Chaque vendredi, Anouk Van Gestel repère le meilleur des sorties littéraires, relie les genres, réveille les classiques oubliés, partage ses trouvailles insolites et ses rencontres d’auteurs, d’ici ou d’ailleurs.
Un mois et plus de confinement. Les librairies sont toujours fermées et les sorties des éditeurs reportées à plus tard. Que lire ? J’ai pioché dans ma bibliothèque 3 livres fétiches. Pour les relire. Et vous, quels sont les 3 livres que vous aimeriez nous recommander ? Nous vous donnons rendez-vous sur la page Facebook de Bazar /BazarMagazinBazar/ pour partager vos grands moments de lecture.

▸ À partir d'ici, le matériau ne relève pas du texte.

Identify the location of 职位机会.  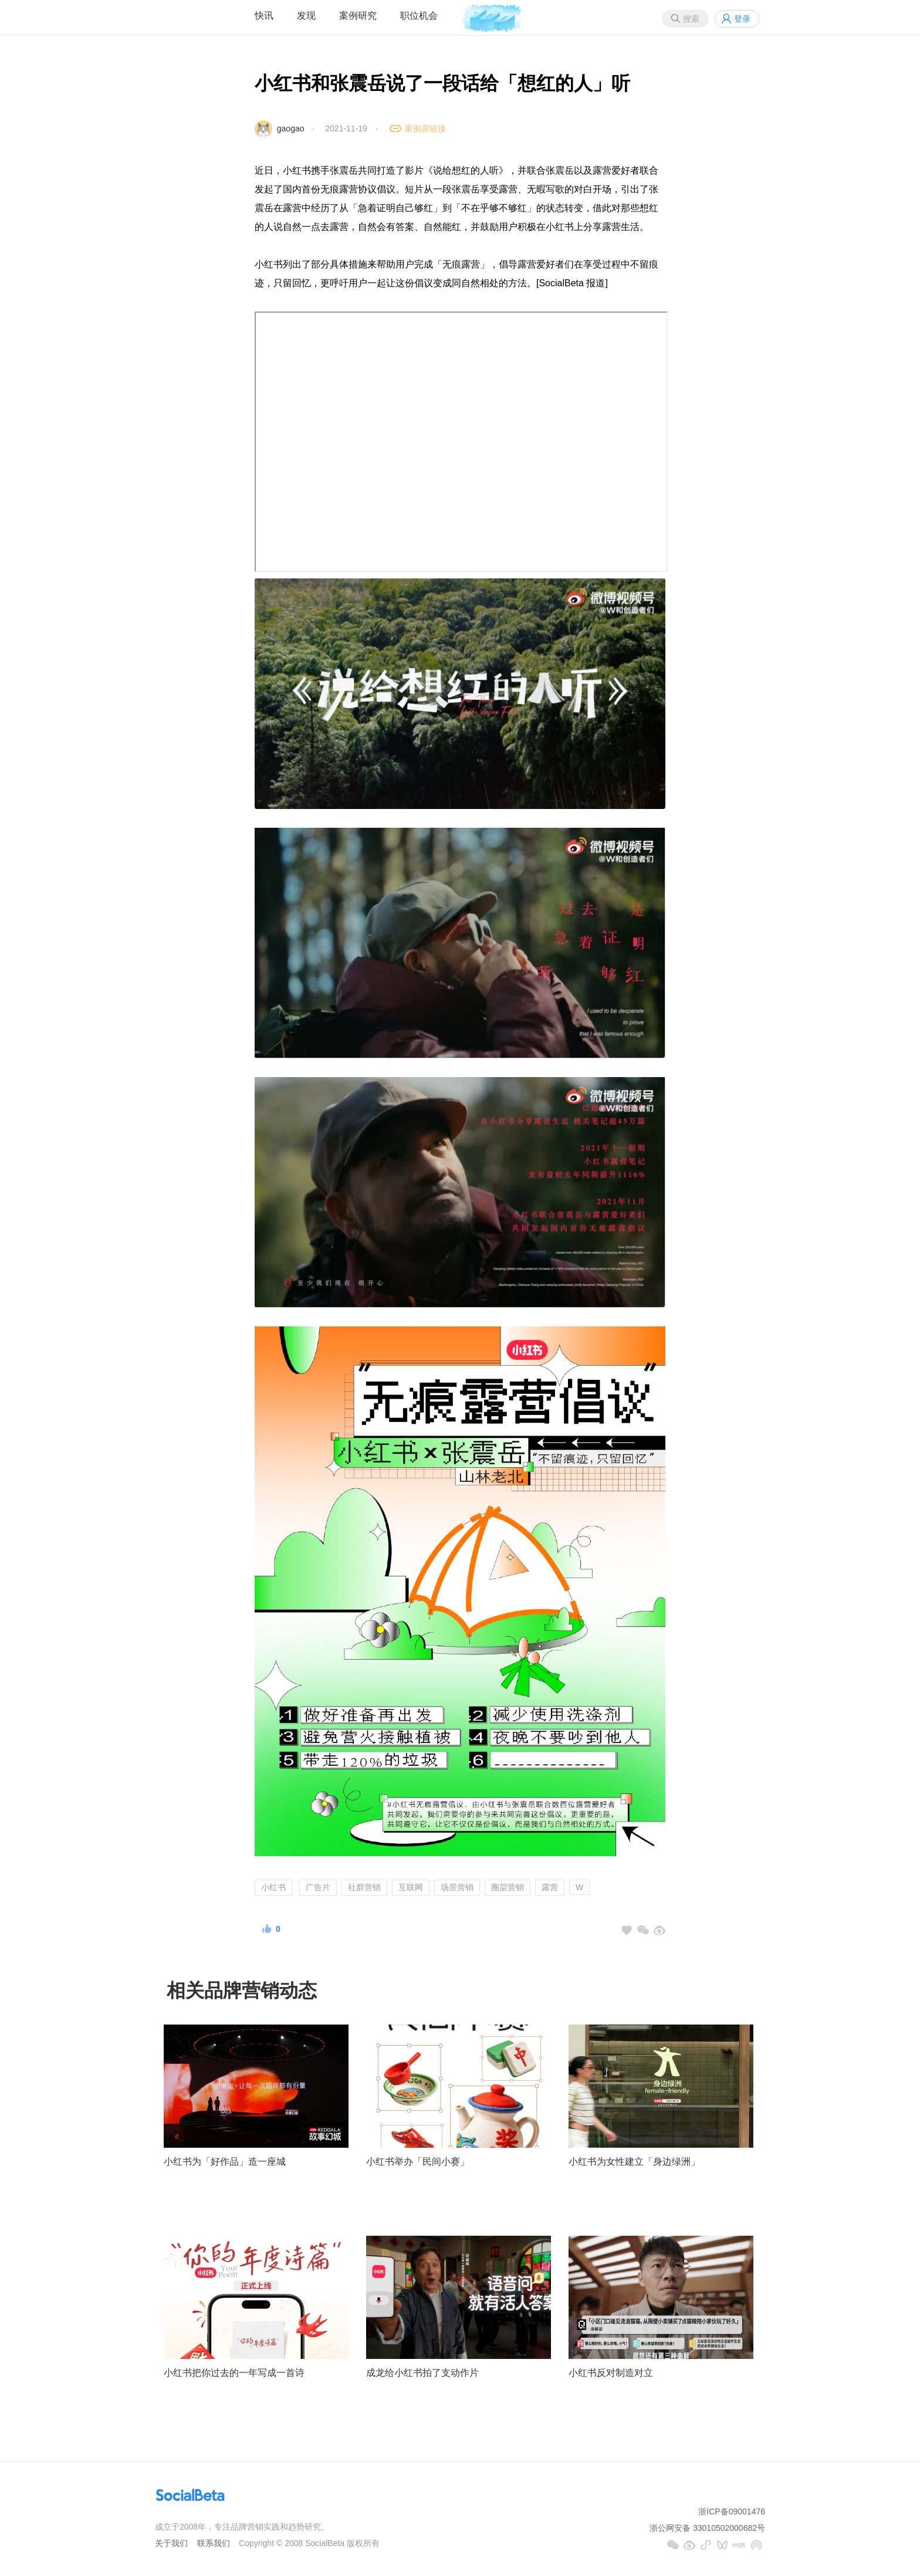
(419, 16).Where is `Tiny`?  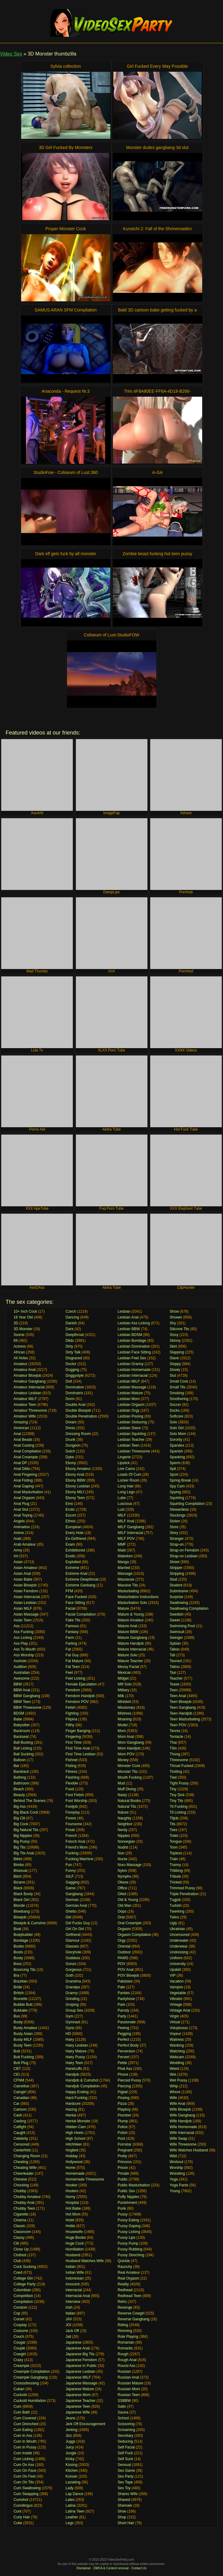 Tiny is located at coordinates (173, 1789).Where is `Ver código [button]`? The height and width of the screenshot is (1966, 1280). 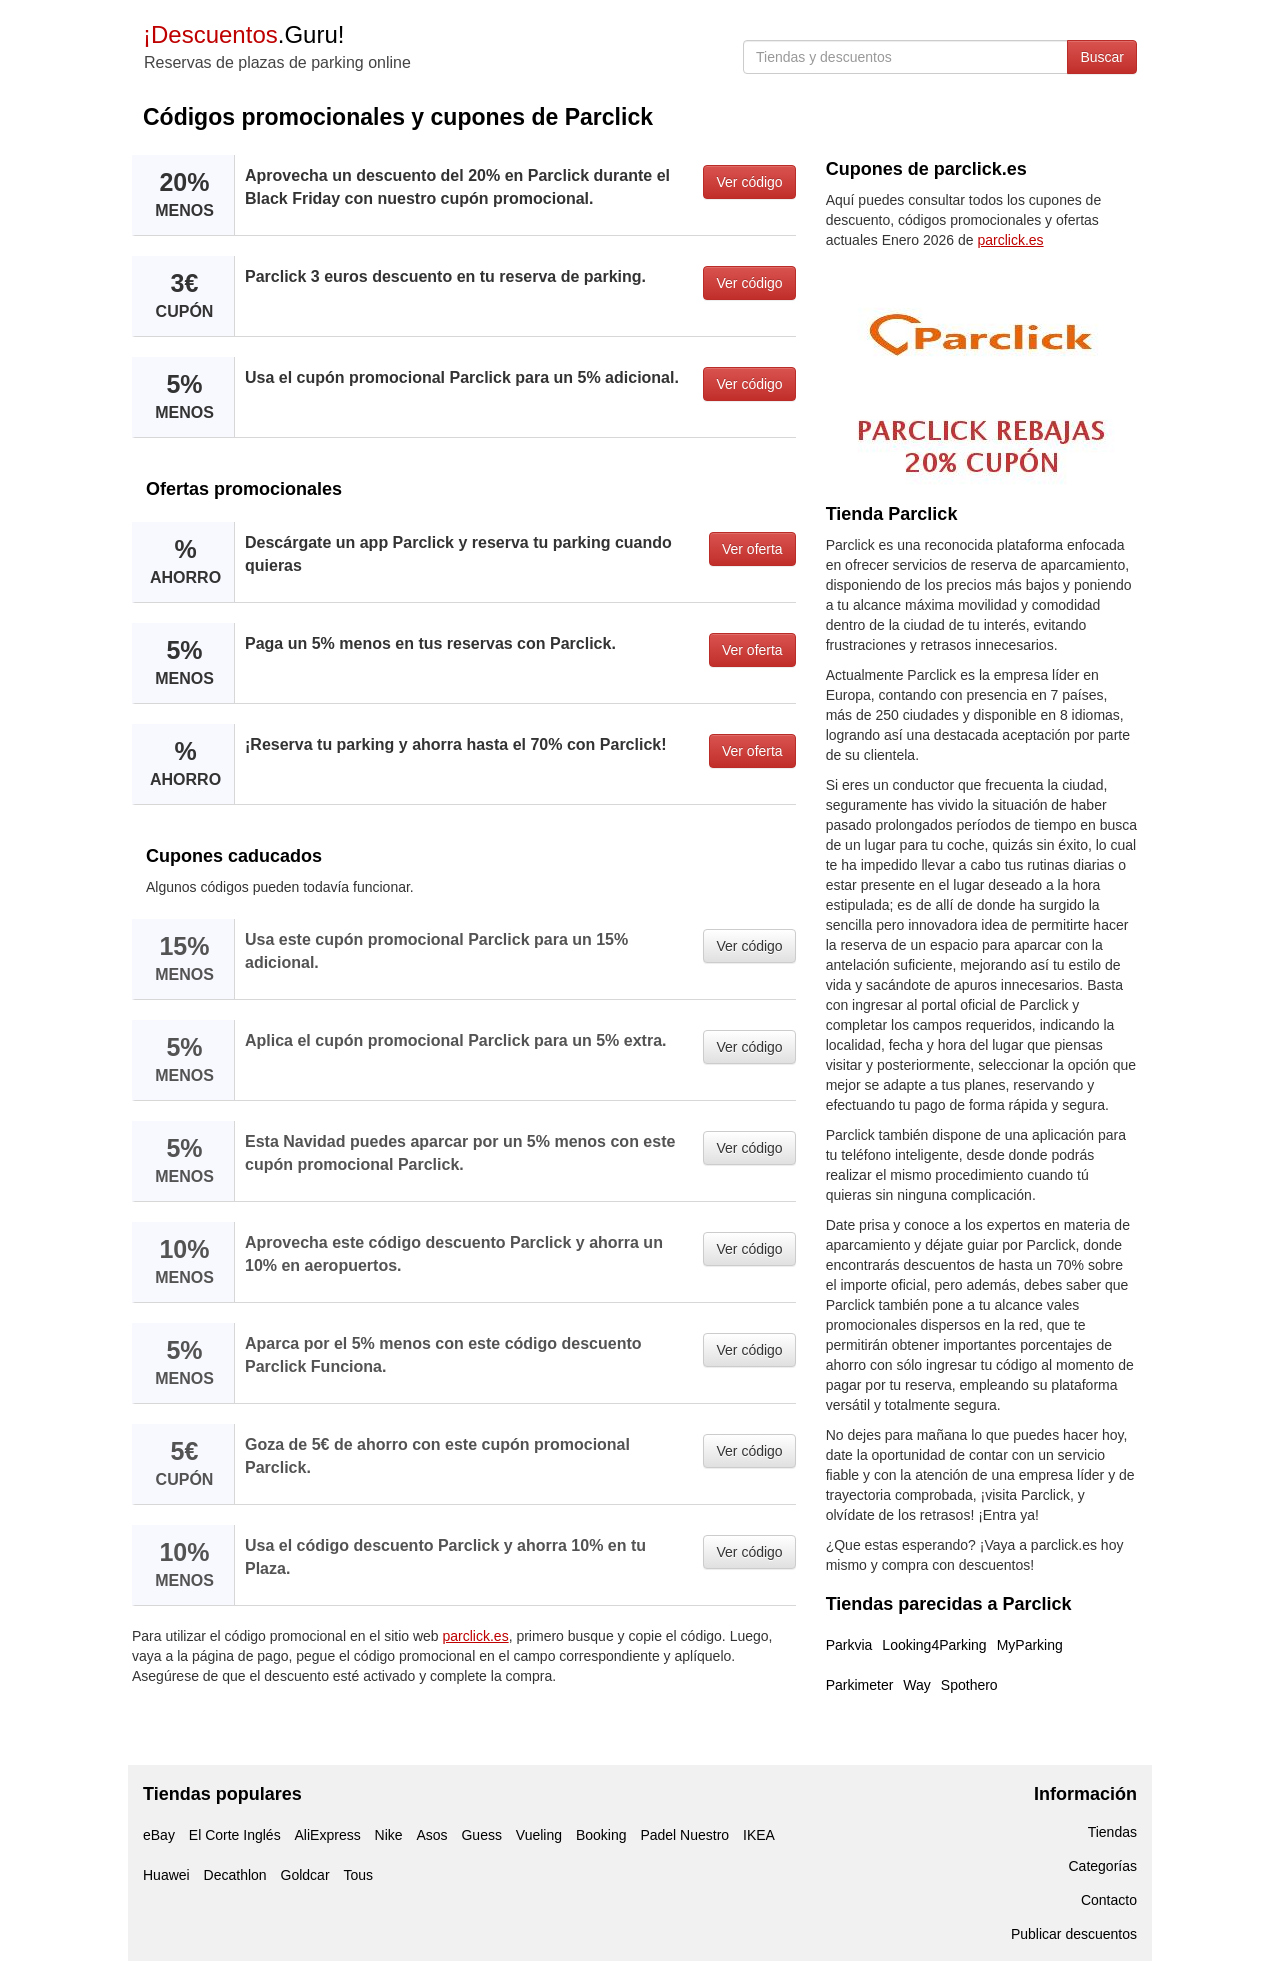 Ver código [button] is located at coordinates (749, 182).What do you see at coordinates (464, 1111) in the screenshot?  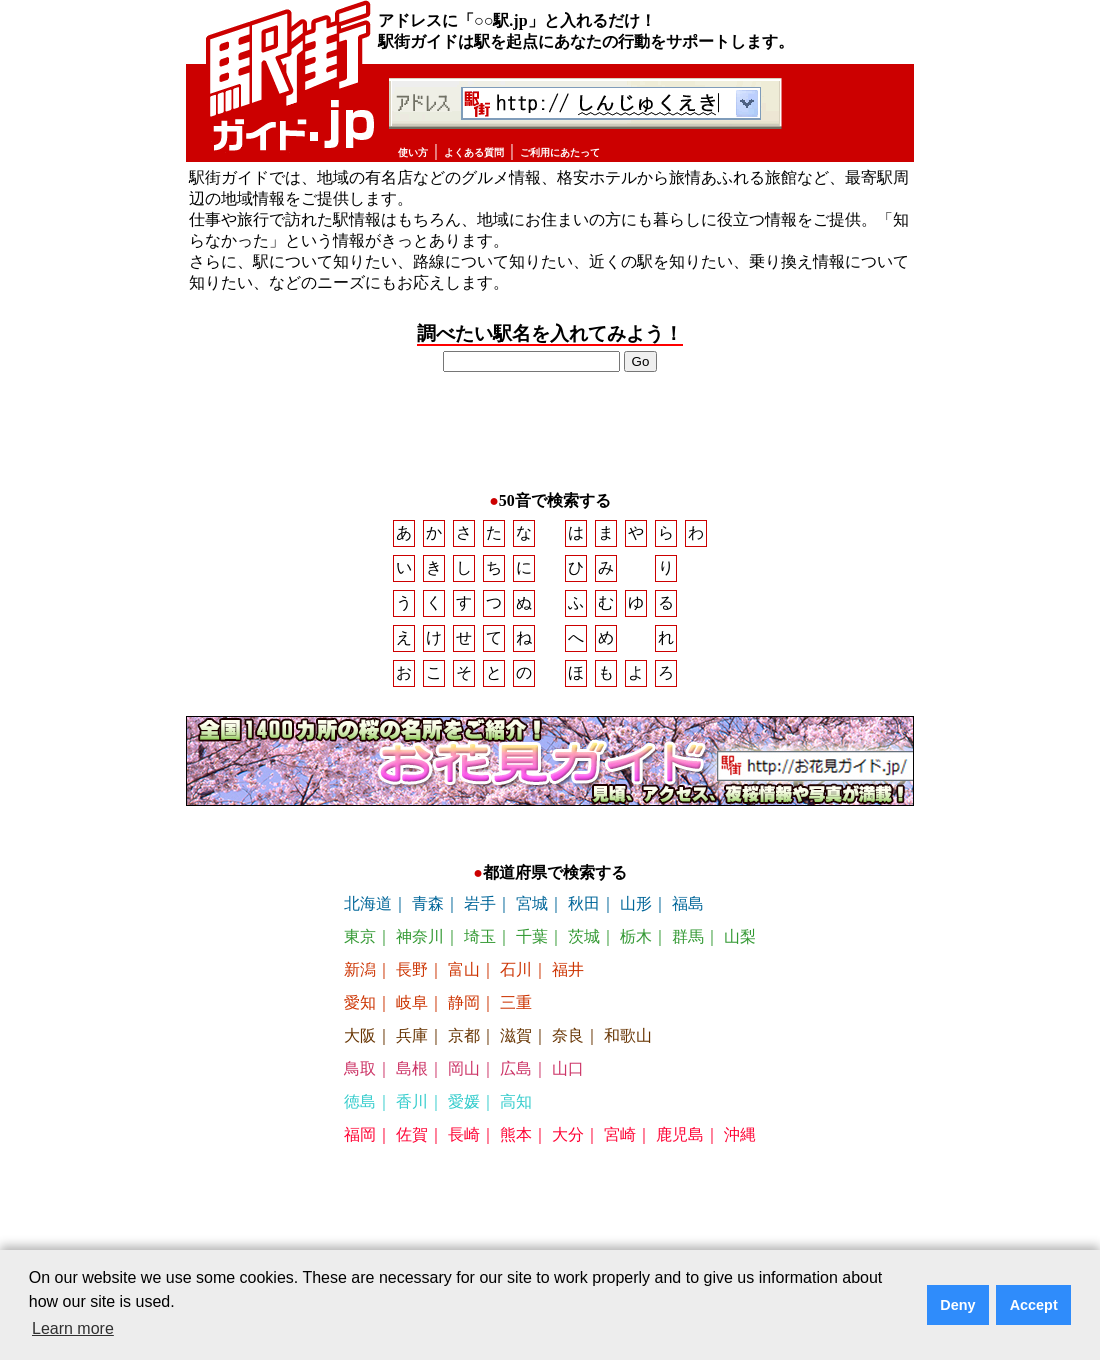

La conjuration des imbéciles, un drame hilarant
Un livre culte. Déjà parce que l’histoire de l’auteur, John Kennedy Toole, est un roman en soi. L’auteur s’est suicidé à 32 ans, après avoir essuyé le refus de nombreuses maisons d’édition. Sa mère, en honneur a sa mémoire, n’a eu de cesse de le faire éditer. Finalement, elle envoie le manuscrit à un professeur de littérature qui, touché par son mot d’introduction, lui promet de le lire. Walter Percy : S’il y avait une chose au monde qui ne me disait rien du tout, c’était justement ça : avoir affaire à la mère d’un romancier mort et, pis encore, avoir à lire un manuscrit dont elle disait qu’il était « exceptionnel » et qui se révèlerait être un gribouillis infâme, à peine lisible. Le livre l’a laissé totalement incrédule : Il n’était pas possible qu’il soit aussi bon. Un an plus tard, la conjuration des imbéciles est publié et sera couronné, en 1981, par le prestigieux prix Pulitzer. Il raconte l’histoire d’un personnage odieux, obèse, hypocondriaque et inadapté social. Ignatius Reilly vit toujours chez sa mère, dans un taudis de la Nouvelle Orléans, avec laquelle il entretient une relation des plus étranges. Contraint de trouver un travail, il part à la rencontre de personnages déjantés et de situations cocasses. Ce livre, écrit en 1969, n’a rien perdu de sa causticité, entre gigantesque farce et drame social, il raconte le cauchemar américain avec un humour noir absolument hilarant.
La conjuration des imbéciles, John Kennedy Toole, 10/18 éditions, 9,60 €
Au revoir la-haut, les gueules cassées et l’après guerre de 14
Prix Goncourt en 1913, Au revoir là-haut contient tout ce que l’on aime dans un roman : de l’histoire, des personnages attachants, du suspense et de l’humour. Noir, l’humour, mais jubilatoire. Deux jeunes poilus, Edouard et Albert, se retrouvent quasi à la fin de la guerre, témoins d’un acte criminel. Edouard sauve Albert de la mort et se prend un éclat d’obus qui le défigure. Il devient une gueule cassée, avec tout ce que cela comporte comme douleurs physique et morale, sans compter le rejet et leur difficulté à retrouver une place dans la société. Ils imaginent alors une escroquerie de grande ampleur contre l’Etat. 563 pages qui en mettent plein la gueule !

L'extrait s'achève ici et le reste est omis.